I'd really like to know who decided that the only way to be relatable is to be a hot mess.
Suddenly I see photos in my newsfeed of women who look like they just rolled out of bed trying to sell me their professional products and services. Piles of filthy laundry. Dirty dishes stacked in the sink. Messy hair. Messy house. Messy life.
Um, no, thanks.
I understand the thought process behind it... no one wants to buy from someone who seems perfect. We want people to be genuine and real.
But must "real" equal "hot mess?"
I don't think so.
As a woman in her forties who has a marriage of over twenty years, professional career, and older children, I am not a hot mess most days. I can't be. People rely on me to be professional and get things done thoroughly. My house can't look like a bomb went off, I can't show up at networking events wearing sweats and a tank top, and I need to be on time for meetings.
Hot mess won't cut it in my life.
I'm nowhere near perfect, but I'm not a disaster, either. So when I see women selling themselves as a hot mess, I can't relate. I don't equate "hot mess" with "professional."
I don't need perfection, but I do need professional.

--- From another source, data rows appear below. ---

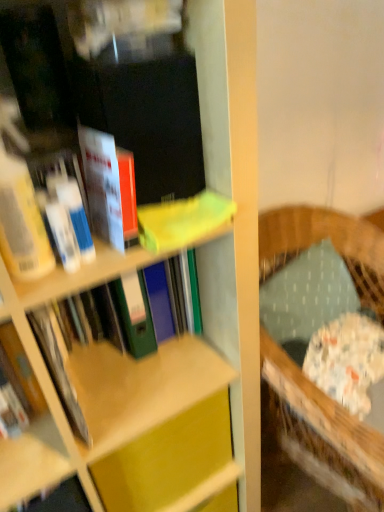 Question: Does point (91, 138) appear closer or farther from the camera than point (54, 379)?

Choices:
 (A) farther
 (B) closer

Answer: (B)

Question: Looking at the image, does matte plastic book at upper left, the 1th book from the front, seem bigger or smaller compared to matte green folder at center, positioned as the 1th book in back-to-front order?

Choices:
 (A) small
 (B) big

Answer: (A)

Question: Which is nearer to the matte plastic book at upper left, arranged as the third book when viewed from the back?

Choices:
 (A) wooden rocking chair at right
 (B) matte yellow book at upper center, which is counted as the second book, starting from the back
 (C) matte green folder at center, the third book viewed from the front
 (D) matte yellow cabinet at center
 (E) textured green pillow at right

Answer: (B)

Question: Which object is the closest to the textured green pillow at right?

Choices:
 (A) matte green folder at center, positioned as the 1th book in back-to-front order
 (B) wooden rocking chair at right
 (C) matte yellow cabinet at center
 (D) matte plastic book at upper left, arranged as the third book when viewed from the back
 (E) matte yellow book at upper center, the second book positioned from the front

Answer: (B) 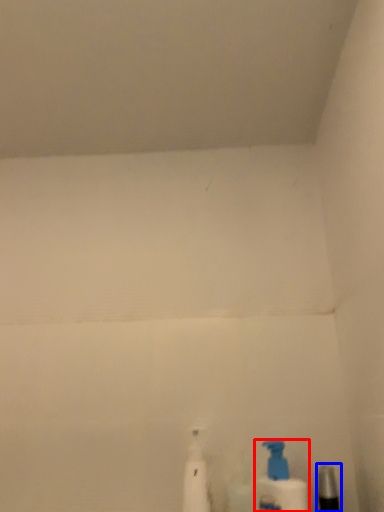 Question: Which of the following is the closest to the observer, bottle (highlighted by a red box) or toiletry (highlighted by a blue box)?

Choices:
 (A) bottle
 (B) toiletry

Answer: (B) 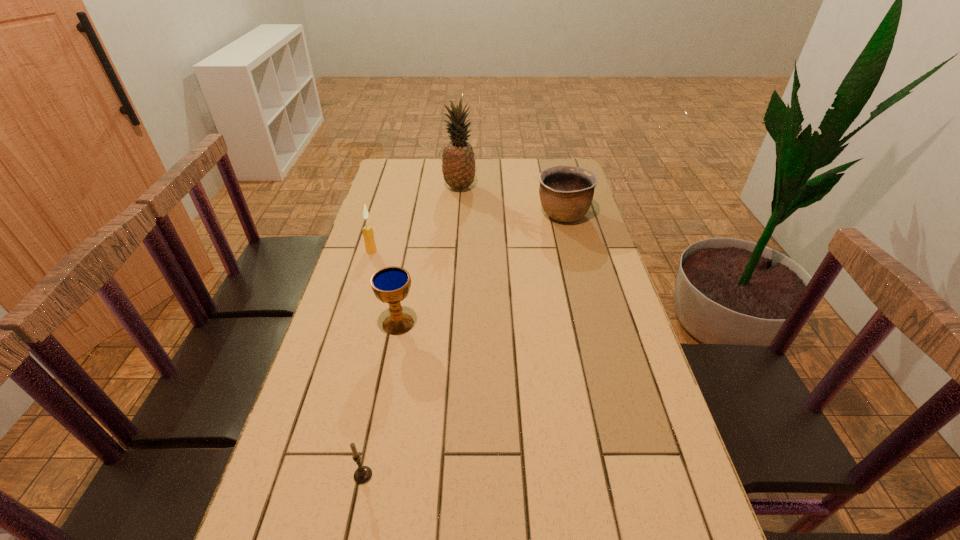 Locate an element on the screen. free space between the fourth nearest object and the left candle is located at coordinates (468, 232).

Find the location of a particular element. This screenshot has height=540, width=960. free spot between the farther candle and the pineapple is located at coordinates (416, 219).

Identify the location of free space between the taller candle and the rightmost object. This screenshot has height=540, width=960. pyautogui.click(x=468, y=232).

You are a GUI agent. You are given a task and a screenshot of the screen. Output one action in this format:
    pyautogui.click(x=<x>, y=<y>)
    Task: Click on the unoccupied position between the left candle and the shorter candle
    
    Given the screenshot: What is the action you would take?
    pyautogui.click(x=368, y=363)

The width and height of the screenshot is (960, 540). In order to click on free area in between the fourth farthest object and the right candle in this screenshot , I will do `click(380, 400)`.

Locate an element on the screen. unoccupied area between the pottery and the farthest object is located at coordinates (512, 201).

Find the location of a particular element. free space that is in between the shorter candle and the chalice is located at coordinates (380, 400).

You are a GUI agent. You are given a task and a screenshot of the screen. Output one action in this format:
    pyautogui.click(x=<x>, y=<y>)
    Task: Click on the free space between the farthest object and the nearer candle
    
    Given the screenshot: What is the action you would take?
    pyautogui.click(x=411, y=331)

Identify the location of object that stands as the closest to the shorter candle. The height and width of the screenshot is (540, 960). (391, 285).

Point out which object is positioned as the fourth nearest to the rightmost object. Please provide its 2D coordinates. Your answer should be formatted as a tuple, i.e. [(x, y)], where the tuple contains the x and y coordinates of a point satisfying the conditions above.

[(363, 474)] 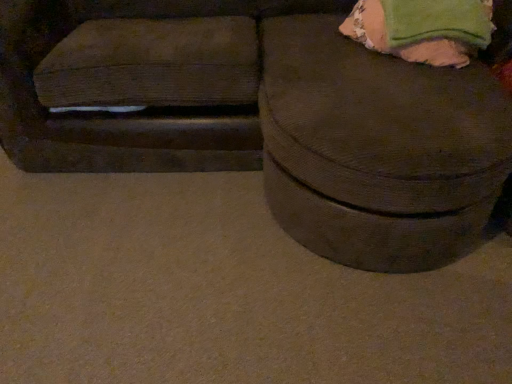 Question: Is brown corduroy ottoman at center taller or shorter than green fabric bean bag at upper right?

Choices:
 (A) tall
 (B) short

Answer: (A)

Question: Considering the positions of brown corduroy ottoman at center and green fabric bean bag at upper right in the image, is brown corduroy ottoman at center wider or thinner than green fabric bean bag at upper right?

Choices:
 (A) thin
 (B) wide

Answer: (B)

Question: Based on their sizes in the image, would you say brown corduroy ottoman at center is bigger or smaller than green fabric bean bag at upper right?

Choices:
 (A) big
 (B) small

Answer: (A)

Question: From a real-world perspective, is green fabric bean bag at upper right above or below brown corduroy ottoman at center?

Choices:
 (A) below
 (B) above

Answer: (B)

Question: Considering the positions of green fabric bean bag at upper right and brown corduroy ottoman at center in the image, is green fabric bean bag at upper right bigger or smaller than brown corduroy ottoman at center?

Choices:
 (A) big
 (B) small

Answer: (B)

Question: In the image, is green fabric bean bag at upper right positioned in front of or behind brown corduroy ottoman at center?

Choices:
 (A) behind
 (B) front

Answer: (A)

Question: From the image's perspective, is green fabric bean bag at upper right positioned above or below brown corduroy ottoman at center?

Choices:
 (A) below
 (B) above

Answer: (B) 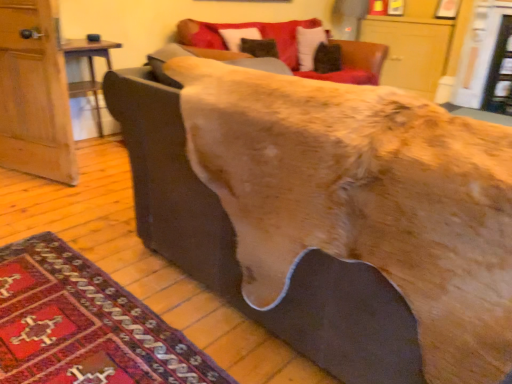 Question: Is brown leather couch at center positioned with its back to velvet-like brown pillow at upper center?

Choices:
 (A) yes
 (B) no

Answer: (B)

Question: Considering the relative sizes of brown leather couch at center and velvet-like brown pillow at upper center in the image provided, is brown leather couch at center thinner than velvet-like brown pillow at upper center?

Choices:
 (A) yes
 (B) no

Answer: (B)

Question: Can we say brown leather couch at center lies outside velvet-like brown pillow at upper center?

Choices:
 (A) no
 (B) yes

Answer: (B)

Question: From a real-world perspective, is brown leather couch at center positioned under velvet-like brown pillow at upper center based on gravity?

Choices:
 (A) yes
 (B) no

Answer: (A)

Question: Considering the relative sizes of brown leather couch at center and velvet-like brown pillow at upper center in the image provided, is brown leather couch at center taller than velvet-like brown pillow at upper center?

Choices:
 (A) yes
 (B) no

Answer: (A)

Question: Is wooden table at left bigger or smaller than brown leather couch at center?

Choices:
 (A) small
 (B) big

Answer: (A)

Question: Considering the positions of point (73, 84) and point (187, 180), is point (73, 84) closer or farther from the camera than point (187, 180)?

Choices:
 (A) farther
 (B) closer

Answer: (A)

Question: In terms of width, does wooden table at left look wider or thinner when compared to brown leather couch at center?

Choices:
 (A) wide
 (B) thin

Answer: (B)

Question: Is wooden table at left in front of or behind brown leather couch at center in the image?

Choices:
 (A) front
 (B) behind

Answer: (B)

Question: Would you say velvet-like brown pillow at upper center is to the left or to the right of brown leather couch at center in the picture?

Choices:
 (A) right
 (B) left

Answer: (A)

Question: Which is correct: velvet-like brown pillow at upper center is inside brown leather couch at center, or outside of it?

Choices:
 (A) inside
 (B) outside

Answer: (B)

Question: Is velvet-like brown pillow at upper center taller or shorter than brown leather couch at center?

Choices:
 (A) short
 (B) tall

Answer: (A)

Question: Based on their sizes in the image, would you say velvet-like brown pillow at upper center is bigger or smaller than brown leather couch at center?

Choices:
 (A) big
 (B) small

Answer: (B)

Question: Looking at the image, does carpeted rug at lower left seem bigger or smaller compared to brown leather couch at center?

Choices:
 (A) small
 (B) big

Answer: (A)

Question: Considering the positions of carpeted rug at lower left and brown leather couch at center in the image, is carpeted rug at lower left taller or shorter than brown leather couch at center?

Choices:
 (A) tall
 (B) short

Answer: (B) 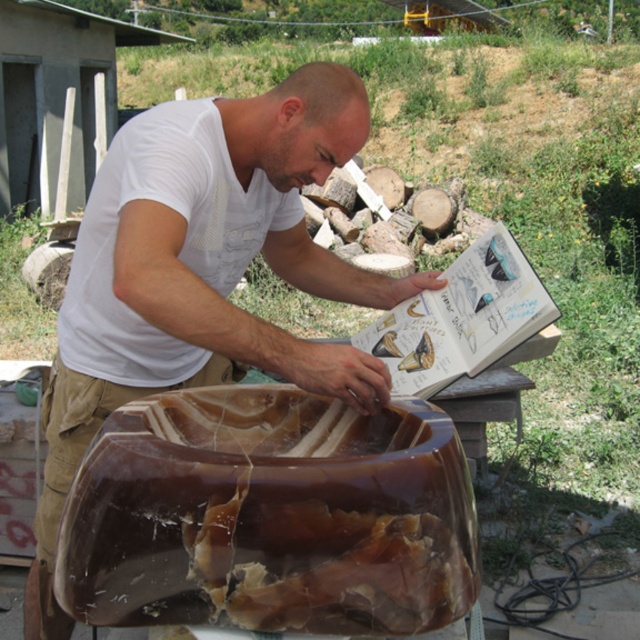 You are a delivery person who needs to place a fragile item on the table. The table has the translucent amber bowl at center and the brown leather belt at lower center. Which object should you avoid placing the item near to prevent it from falling off?

You should avoid placing the item near the brown leather belt at lower center because the translucent amber bowl at center is above it, meaning the belt is closer to the edge of the table.

You are an archaeologist examining the scene. The translucent amber bowl at center is crucial to your study. Based on its position relative to the man and the stone, can you determine if the bowl is placed on the stone or near the man?

The translucent amber bowl at center is located at point coordinates that place it at the center of the image. Since the man is focused on the stone and the bowl is centrally positioned, it is likely placed on the stone for reference during his work.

I relate to professional. It connects with me. I look to people who are competent, educated, established, and have their stuff together for the most part.
So allow me to reassure you: If you've seen those "hot mess" posts/ads/videos and felt pressure to do the same in order to connect with your audience, it's not necessary to be a hot mess to connect with your audience. Think it through carefully first.
Is "hot mess" really you?
Is "hot mess" how you want to be known?
Who's in your audience... do they really relate to "hot mess?"
"Hot mess" marketing may work in some industries, but it doesn't work in all. Don't feel pressure to be someone or something you're not. Be you, and connect with your audience in your own way. No hot mess required.